Book review: ‘802.11 Wireless Networks: The Definitive Guide (Second Edition)’

Book cover
Title: 802.11 Wireless Networks: The Definitive Guide (Second Edition)
Author: Matthew S. Gast
Price: £31.95
Publisher: O’Reilly
Published: April 2005
Reviewed by: Martin Ward
Review Date: December 2005
Rating: 5/5

Calling your book “The Definitive Guide” sets the bar high at the start, and Gast does well to live up to his title and provide virtually everything you need to know about 802.11 networking.

If you are a wardriver looking for plans to make antennae out of Pringles cans, then you won’t find them here (but they are readily available on the Internet!) If you need to set up a wireless network of any size, or are just curious about how they actually work, then this is the book for you.

Book Layout

After an Introduction and Overview in Chapters 1 and 2, Chapter 3 looks at MAC (Media Access Controller) Fundamentals: everything between the device driver and the radio.

Chapter 4 describes frame layouts.

Chapter 5 discusses WEP (the so-called Wired Equivalent Privacy) and its many shortcomings.

Chapters 6 and 7 disciss 802.1X and 802.11i respectively.

Chapter 8 deals with management functions: scanning, preauthentication, association, power conserving etc.

Chapter 9 deals with PCF (Point Coordination Function), an as-yet unimplemented standard for contention-free access to the medium.

Chapters 10 to 14 deal with the physical aspects of RF propagation, frequency hopping and modulation techniques and so on.

Chapter 15 describes the competing proposed 802.11n standards, which will offer over 100Mbs of throughput over a wireless link.

Chapters 16 to 19 give detailed information on setting up wireless hardware and drivers on Windows Mac and Linux systems.

Chapters 20 and 21 discuss access points and the options for organising the logical wireless network architecture.

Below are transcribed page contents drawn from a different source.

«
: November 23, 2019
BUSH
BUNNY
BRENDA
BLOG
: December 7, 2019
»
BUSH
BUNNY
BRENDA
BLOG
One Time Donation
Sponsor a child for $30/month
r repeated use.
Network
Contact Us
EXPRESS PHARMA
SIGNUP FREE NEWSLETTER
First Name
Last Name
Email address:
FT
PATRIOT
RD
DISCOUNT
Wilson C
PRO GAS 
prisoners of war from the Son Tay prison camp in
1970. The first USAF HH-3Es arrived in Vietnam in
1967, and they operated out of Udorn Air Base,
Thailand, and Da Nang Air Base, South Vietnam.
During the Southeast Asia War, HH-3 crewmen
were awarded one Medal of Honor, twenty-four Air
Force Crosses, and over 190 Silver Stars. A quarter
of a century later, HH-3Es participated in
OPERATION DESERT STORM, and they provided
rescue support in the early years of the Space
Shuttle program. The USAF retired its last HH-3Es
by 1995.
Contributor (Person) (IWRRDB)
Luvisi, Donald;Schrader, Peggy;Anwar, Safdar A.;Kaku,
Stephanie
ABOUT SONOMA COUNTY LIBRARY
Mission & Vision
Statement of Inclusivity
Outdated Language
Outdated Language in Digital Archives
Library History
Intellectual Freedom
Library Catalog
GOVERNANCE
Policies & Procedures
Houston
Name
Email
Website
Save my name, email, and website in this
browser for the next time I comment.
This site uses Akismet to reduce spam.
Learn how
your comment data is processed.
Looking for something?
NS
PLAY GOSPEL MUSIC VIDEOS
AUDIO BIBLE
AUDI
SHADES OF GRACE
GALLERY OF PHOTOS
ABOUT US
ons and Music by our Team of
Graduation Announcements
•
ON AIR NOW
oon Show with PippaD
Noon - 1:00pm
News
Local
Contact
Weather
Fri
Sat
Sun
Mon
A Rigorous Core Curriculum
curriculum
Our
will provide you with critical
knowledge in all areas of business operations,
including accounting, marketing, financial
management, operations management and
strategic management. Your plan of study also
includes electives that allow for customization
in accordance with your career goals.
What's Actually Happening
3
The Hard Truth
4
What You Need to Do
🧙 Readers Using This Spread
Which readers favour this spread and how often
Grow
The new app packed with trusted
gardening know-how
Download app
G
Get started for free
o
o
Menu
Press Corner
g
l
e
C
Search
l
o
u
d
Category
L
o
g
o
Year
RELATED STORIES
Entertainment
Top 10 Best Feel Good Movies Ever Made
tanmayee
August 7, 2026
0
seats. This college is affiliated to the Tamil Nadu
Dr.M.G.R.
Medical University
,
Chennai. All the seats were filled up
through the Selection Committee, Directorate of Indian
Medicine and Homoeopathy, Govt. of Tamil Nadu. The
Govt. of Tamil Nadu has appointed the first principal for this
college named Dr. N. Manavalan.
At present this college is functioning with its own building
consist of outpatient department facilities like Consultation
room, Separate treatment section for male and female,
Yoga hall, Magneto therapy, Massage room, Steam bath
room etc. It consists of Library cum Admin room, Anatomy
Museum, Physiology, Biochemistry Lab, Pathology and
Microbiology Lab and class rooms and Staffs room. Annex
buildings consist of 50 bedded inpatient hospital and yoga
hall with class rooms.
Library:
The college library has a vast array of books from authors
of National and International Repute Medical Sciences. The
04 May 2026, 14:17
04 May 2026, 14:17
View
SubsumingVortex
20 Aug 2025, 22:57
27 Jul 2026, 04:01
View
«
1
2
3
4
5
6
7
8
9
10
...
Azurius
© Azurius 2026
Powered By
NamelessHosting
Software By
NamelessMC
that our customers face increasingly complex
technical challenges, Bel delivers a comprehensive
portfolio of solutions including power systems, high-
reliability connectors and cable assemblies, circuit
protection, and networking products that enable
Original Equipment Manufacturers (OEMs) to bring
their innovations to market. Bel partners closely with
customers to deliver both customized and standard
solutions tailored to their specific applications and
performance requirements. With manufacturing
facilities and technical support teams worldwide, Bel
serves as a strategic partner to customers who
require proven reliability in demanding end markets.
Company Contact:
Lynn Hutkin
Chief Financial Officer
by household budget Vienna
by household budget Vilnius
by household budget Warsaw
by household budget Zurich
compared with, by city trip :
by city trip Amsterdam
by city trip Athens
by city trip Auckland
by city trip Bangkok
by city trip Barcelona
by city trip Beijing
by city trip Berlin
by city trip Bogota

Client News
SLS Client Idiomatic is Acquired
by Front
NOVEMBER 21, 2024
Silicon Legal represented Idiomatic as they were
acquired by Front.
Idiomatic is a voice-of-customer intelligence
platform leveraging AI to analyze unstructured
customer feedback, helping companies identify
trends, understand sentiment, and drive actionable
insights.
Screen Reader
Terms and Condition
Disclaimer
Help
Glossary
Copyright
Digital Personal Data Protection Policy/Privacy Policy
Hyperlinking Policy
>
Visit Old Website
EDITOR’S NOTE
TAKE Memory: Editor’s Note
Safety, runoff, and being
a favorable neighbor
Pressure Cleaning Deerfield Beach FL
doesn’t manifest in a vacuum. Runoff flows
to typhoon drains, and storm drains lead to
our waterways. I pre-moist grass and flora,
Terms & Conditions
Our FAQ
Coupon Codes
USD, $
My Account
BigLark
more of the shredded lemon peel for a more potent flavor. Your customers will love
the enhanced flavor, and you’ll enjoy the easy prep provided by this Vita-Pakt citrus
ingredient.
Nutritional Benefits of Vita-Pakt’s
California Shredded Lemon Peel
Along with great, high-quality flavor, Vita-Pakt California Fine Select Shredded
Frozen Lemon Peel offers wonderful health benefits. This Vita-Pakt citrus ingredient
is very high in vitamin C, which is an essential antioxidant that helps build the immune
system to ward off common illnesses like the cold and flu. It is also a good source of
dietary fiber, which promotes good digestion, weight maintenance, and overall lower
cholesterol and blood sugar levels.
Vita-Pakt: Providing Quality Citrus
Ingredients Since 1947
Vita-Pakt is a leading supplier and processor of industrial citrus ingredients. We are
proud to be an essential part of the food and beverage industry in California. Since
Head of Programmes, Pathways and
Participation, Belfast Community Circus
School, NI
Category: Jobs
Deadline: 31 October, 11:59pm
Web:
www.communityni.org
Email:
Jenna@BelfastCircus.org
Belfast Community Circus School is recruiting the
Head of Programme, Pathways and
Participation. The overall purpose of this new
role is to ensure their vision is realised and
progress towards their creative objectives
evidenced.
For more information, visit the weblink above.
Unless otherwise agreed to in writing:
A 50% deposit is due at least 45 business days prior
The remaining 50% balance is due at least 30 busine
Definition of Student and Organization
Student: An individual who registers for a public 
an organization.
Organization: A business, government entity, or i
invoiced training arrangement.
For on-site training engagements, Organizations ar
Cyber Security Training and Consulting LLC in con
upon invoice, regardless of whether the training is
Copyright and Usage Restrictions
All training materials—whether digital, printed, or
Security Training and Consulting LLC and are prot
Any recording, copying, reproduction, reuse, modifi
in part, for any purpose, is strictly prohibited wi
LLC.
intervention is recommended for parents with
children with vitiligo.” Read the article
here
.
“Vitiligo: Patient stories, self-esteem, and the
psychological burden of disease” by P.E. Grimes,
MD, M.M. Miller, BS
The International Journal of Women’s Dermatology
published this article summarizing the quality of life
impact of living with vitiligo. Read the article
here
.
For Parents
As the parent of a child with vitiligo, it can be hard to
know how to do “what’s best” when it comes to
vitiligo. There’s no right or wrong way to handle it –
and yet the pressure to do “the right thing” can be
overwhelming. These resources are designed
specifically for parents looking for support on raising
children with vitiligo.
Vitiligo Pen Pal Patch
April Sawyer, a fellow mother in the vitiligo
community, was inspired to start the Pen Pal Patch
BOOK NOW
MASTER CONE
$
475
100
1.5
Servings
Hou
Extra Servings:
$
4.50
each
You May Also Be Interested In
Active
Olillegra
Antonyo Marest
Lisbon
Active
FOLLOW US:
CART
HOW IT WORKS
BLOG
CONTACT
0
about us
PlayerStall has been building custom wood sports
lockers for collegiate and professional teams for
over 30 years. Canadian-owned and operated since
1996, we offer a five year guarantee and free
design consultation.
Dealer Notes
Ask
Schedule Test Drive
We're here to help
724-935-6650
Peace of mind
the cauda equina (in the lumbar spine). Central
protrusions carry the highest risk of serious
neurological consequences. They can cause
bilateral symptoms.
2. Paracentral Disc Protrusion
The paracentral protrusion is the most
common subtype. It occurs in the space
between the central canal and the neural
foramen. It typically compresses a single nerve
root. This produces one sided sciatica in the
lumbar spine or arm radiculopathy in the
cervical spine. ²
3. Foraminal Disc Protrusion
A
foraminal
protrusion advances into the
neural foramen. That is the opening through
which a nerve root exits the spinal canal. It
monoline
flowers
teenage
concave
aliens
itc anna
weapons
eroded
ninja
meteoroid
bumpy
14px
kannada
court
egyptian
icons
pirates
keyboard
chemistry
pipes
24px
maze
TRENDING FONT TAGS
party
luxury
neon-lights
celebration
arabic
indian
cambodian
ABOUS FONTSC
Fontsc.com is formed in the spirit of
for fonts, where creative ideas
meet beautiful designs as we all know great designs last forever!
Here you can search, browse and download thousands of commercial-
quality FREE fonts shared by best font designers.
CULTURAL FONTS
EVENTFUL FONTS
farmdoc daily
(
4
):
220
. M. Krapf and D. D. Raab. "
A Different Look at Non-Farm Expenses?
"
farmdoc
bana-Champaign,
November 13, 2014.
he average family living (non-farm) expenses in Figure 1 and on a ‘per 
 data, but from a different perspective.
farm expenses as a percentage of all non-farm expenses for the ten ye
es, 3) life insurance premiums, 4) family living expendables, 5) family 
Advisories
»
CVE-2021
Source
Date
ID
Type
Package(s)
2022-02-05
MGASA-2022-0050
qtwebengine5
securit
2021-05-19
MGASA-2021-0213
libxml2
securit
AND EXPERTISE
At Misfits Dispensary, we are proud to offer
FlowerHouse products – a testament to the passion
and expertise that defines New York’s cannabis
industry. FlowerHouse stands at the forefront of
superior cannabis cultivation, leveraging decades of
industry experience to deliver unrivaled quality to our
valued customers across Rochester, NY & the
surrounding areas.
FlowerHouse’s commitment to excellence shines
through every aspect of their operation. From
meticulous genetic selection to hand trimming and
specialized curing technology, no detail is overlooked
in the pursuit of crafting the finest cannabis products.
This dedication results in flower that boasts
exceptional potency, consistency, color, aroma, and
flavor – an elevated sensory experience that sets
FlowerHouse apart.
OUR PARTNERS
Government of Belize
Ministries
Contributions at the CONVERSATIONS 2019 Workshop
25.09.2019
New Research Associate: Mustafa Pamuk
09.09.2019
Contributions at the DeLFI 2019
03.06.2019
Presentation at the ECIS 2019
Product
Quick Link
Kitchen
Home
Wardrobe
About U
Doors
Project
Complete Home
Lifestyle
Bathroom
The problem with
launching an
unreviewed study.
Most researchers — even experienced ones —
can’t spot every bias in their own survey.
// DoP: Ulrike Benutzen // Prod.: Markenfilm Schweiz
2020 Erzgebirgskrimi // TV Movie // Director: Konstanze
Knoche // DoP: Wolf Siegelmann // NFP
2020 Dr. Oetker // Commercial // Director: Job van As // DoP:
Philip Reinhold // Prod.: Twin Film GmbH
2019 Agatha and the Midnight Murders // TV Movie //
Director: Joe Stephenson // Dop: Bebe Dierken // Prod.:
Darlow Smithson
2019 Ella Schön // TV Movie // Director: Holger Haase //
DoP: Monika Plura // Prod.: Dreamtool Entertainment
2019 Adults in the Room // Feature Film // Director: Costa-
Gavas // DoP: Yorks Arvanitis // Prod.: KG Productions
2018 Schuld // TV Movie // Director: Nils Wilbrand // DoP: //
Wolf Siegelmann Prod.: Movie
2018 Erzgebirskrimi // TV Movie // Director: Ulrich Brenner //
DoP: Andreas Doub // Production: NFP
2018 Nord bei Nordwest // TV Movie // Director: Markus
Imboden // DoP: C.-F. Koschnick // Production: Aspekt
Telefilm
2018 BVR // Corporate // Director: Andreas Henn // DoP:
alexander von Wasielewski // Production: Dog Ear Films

Chapter 22 discusses the important issue of the security architecture.

Chapter 23 describes site planning issues and some of the project management issues.

Chapters 24 and 25 look at network analysis and performance tuning.

Finally Chapter 26 concludes.

The book is very detailed and thorough, with a lot of useful information. There is some repetition: I lost count of the number of places where the reader is warned of the broken nature of static WEP security, for example! But this is probably inevitable in a book of this size and scope, when there is some attempt to make the various parts of the book self-contained.

Overall, “802.11 Wireless Networks: The Definitive Guide” lives up to its name and is highly recommended.